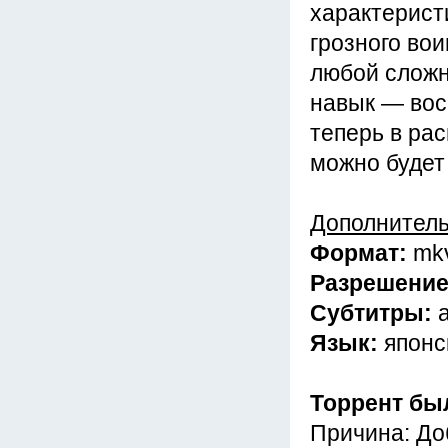
характеристи
грозного вои
любой сложн
навык — вос
теперь в ра
можно будет
Дополнител
Формат:
mk
Разрешени
Субтитры:
Язык:
японс
Торрент бы
Причина: До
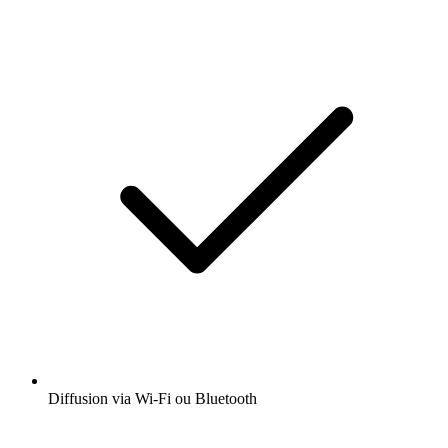
Diffusion via Wi-Fi ou Bluetooth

++++++++++++++++++++

Task details |
Write every line above out again exactly; pictures do not belong in the copy.

Exercise result |
характеристи
грозного вои
любой сложн
навык — вос
теперь в ра
можно будет
Дополнител
Формат:
mk
Разрешени
Субтитры:
Язык:
японс
Торрент бы
Причина: До
Diffusion via Wi-Fi ou Bluetooth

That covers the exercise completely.